It was on a country road just off the highway exit some 30 or 40 miles south of the city that we drove passed a large house, or more like a warehouse. It was a green grocer, and at its store fronts were a troop of handsome watermelons dressed in green-and-blak stripes, all of which were unformly large and shiny.

While watermelon appears (to us at least) to be the taste of mid summer, as she tipped me the sweetest ones actually come around early in its season before the month-long monsoon season hits the crops between May and July (depending on where you are in the country) - which means, it's like, best right now. I'd already seen watermelons in the store in Tokyo, but they were rather expensive, and I had no idea that they would actually taste good as early in the season as this... until this day.

"I'm getting one to take home", I said decidedly, and at first she couldn't believe it. "What!? Are you serious..." she went, "how do you think you are taking such a large one with you, are you stuffing it in your suitcase and check it in? No way... or are you holding it in your arms all the way back to Tokyo? You know just how heavy these are..."

And she was so right. They were slightly larger than basket balls, and I don't know exactly how heavy they were, but one must easily have weighed 10 lb. I know there are a lot bigger and heavier watermelons out there, but these would still be quite some luggage to carry around. Sending one by percel delivery could have been an option, but then shipping would have most certainly costed more than one watermelon itself (1,200 yen or approx $10) given its weight ... ...
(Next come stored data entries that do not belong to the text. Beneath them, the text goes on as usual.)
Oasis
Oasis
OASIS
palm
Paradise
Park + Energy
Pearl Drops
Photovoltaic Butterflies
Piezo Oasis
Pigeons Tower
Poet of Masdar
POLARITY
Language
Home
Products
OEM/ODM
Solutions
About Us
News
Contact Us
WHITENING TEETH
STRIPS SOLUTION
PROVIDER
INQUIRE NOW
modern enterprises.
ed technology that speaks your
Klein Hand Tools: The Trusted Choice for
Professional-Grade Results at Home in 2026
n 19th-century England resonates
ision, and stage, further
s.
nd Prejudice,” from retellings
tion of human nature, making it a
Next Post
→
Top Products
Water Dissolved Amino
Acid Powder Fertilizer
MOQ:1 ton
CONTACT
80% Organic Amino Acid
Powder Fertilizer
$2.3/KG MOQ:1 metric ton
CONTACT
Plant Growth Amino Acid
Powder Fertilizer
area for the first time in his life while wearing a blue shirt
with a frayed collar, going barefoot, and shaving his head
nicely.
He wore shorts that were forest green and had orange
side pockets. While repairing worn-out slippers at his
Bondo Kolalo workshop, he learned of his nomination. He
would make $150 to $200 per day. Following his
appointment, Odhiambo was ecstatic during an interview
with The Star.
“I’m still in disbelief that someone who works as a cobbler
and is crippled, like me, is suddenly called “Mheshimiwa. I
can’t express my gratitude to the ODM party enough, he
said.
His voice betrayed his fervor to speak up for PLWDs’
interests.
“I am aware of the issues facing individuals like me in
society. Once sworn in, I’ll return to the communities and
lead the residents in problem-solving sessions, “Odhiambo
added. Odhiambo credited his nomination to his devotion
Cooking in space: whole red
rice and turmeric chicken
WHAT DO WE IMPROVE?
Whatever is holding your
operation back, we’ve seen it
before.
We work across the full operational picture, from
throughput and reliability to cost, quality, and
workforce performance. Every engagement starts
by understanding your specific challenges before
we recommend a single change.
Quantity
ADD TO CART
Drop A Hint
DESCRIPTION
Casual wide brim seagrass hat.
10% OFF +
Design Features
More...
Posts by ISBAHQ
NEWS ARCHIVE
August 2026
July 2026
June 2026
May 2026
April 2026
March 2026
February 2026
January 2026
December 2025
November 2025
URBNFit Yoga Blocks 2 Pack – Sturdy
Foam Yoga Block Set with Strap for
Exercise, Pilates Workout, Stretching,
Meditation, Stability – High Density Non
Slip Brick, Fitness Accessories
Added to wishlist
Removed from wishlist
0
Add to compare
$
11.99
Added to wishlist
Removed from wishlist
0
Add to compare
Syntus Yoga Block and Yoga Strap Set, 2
So I just dropped it. Instead I settled for a couple of mini-sizers for home. Though I still got a large watermelon, for my friend who was to put me up for that night. Well, I could get a large one as long as I wasn't carrying it with me for 700 miles, right?


Nicely chilled overnight, the watermelon made part of our late breakfast on the balcony the following day. It was another warm, dry day so the juicy fruit was a perfect thirst quencher.

And just as she had said the day before, the watermelon was really very sweet... quite possibly one of the best one we'd had in years, we both agreed. Sure, it was our very first watermelon of the season and there would be good ones to come, but we were still quite happily comvinvced that it was to be the best, and it would be tough to beat it!





Last week I was in Fukuoka on the southwest Japanese island of Kyushu. The watermelons were from neighboring Kumamoto prefecture, one of the largest watermelon producers of the country. Come to think about it, as someone who was born and raised in Tokyo and its suburbs pretty much for the entire life, I had never wondered where all the watermelons were from as I ate them in Tokyo. Maybe from Kumamoto, maybe not.

At any rate, a big, vividly striped watermelon was always a symbol of summer, for me as a kid, representing the scorching sun light and heat during the month-long schoold holiday, as much as those bright-yellow sunflowers, headache-giving ice shaves, hours-lasting sessions of gorgeous fireworks... all of which I'd adore. And I don't even like summer!

Back in Tokyo (with a couple of mini watermelons as well as a fleshy melon,) we are having yet another series of weird weather at the moment, but soon the gray and wet monsoon season will come before summer is finally everywhere. I've never looked forward to summer as a season, but I can still enjoy the early-summerly air with everyone feeling uplifted in anticipation of event-packed summer holiday to come. And I can surely look forward to watermelons at their peak - some for chilled slices out of the fridge, some for one of those boozy watermelons!

5 comments:

purplegirl said...

i love the serenity of your pictures.

Kajal@aapplemint said...

oh the last one is so cute !!!:D...love you little balcony and what great light u have there.All your pictures look beautiful !

Catherine said...

I think its going to be a big watermelon year. And here's a cocktail for ya.

Unknown said...

I love your photos very much!
;)

Anonymous said...

hello there, thank you all for the comments!

Catherine - oh that cocktail looks and sounds like a killer. Will give it a try when more watermelons are around!